Sunday, February 14, 2016

I'm Melting

The great American playwright, Arthur Miller, made immortality one of his constant themes.  In fact he once said that trying to achieve it, or at least be remembered is like "carving your initials on a cake of ice on a hot July day."  Social media is a good example of latter day attempts at immortality.  But what happens to all these attempts?  even some of the most famous are soon forgotten.  Perhaps if we write a classic song or piece of literature or if we make a painting on the scale of the Mona Lisa that cake of ice will remain frozen just a little longer.  Perhaps.  In his incisive oral histories, Studs Terkel has captured many of the ways people try to leave their mark.  I was always fond of the steel worker he interviewed who always tried to leave a little blemish on his work just so people would not forget that a human being was involved in this work.  That probably goes on in many factories to this day.  But immortality is, as Miller suggests, a futile pursuit.  Perhaps the best we can hope for is to be firmly placed on a family tree that continues to grow.  With the renewed interest in finding our roots, the task and the technology is all the more possible.

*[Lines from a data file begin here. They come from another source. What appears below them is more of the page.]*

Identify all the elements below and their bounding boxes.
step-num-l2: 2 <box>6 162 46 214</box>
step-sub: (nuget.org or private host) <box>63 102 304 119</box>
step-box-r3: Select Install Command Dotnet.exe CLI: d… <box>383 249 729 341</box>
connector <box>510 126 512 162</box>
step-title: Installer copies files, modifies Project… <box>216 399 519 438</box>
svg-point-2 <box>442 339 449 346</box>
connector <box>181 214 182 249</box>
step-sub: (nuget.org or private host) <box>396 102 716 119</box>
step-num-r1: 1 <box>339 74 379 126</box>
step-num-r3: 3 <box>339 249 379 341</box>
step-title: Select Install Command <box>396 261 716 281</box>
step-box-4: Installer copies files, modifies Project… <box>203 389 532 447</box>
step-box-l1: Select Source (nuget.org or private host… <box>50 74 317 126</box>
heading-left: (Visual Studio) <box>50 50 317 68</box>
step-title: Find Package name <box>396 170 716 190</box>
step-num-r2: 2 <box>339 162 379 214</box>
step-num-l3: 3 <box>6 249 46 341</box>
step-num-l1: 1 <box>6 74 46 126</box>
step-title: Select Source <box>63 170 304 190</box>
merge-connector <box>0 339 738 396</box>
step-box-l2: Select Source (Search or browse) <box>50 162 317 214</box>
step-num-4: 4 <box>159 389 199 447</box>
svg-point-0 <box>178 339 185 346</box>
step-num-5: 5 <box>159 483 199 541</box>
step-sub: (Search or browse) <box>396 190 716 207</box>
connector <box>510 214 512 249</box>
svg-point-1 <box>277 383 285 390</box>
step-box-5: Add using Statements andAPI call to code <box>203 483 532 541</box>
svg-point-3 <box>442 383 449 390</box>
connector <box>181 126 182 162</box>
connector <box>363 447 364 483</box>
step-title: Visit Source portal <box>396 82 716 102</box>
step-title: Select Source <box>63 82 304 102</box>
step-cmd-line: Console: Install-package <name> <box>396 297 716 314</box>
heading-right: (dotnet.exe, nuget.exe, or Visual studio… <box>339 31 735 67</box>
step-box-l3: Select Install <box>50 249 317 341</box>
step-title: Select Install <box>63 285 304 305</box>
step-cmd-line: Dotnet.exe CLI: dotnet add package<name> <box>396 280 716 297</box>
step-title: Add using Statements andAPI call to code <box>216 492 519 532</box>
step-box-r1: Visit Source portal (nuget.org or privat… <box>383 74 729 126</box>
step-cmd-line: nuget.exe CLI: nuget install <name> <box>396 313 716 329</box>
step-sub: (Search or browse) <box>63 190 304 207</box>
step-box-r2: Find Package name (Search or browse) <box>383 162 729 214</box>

What happens to the flotsam and jetsam of a life?  Remarkably, it's a fairly quick and easy process to rid the world of one's presence.  Harsh as it sounds, people's belongings and leavings can dissolve into their surroundings rather quickly.  Places accept books, clothing, furniture and most anything of value.  Other places accept all the rest.  Poof!
I was wondering the other day, while cleaning a closet about what will happen to a variety of things I still have.  Not anything anyone would want, but some old journals, poems, paintings, and paintings with poems on them?  I won't flatter myself with the notion that people, some people would love to discover these things someday when I'm gone, but they would sure be easier to discard without me.  Or the alternative:  I could begin to deal with all the possessions I have that were attempts at immortality while I'm of sound mind.  Think I will.  Some sort of ritual or ceremony might be best.  Too bad I don't have a fireplace where I can burn things.  Sometimes fire is cleansing.  And...it's the opposite of ice.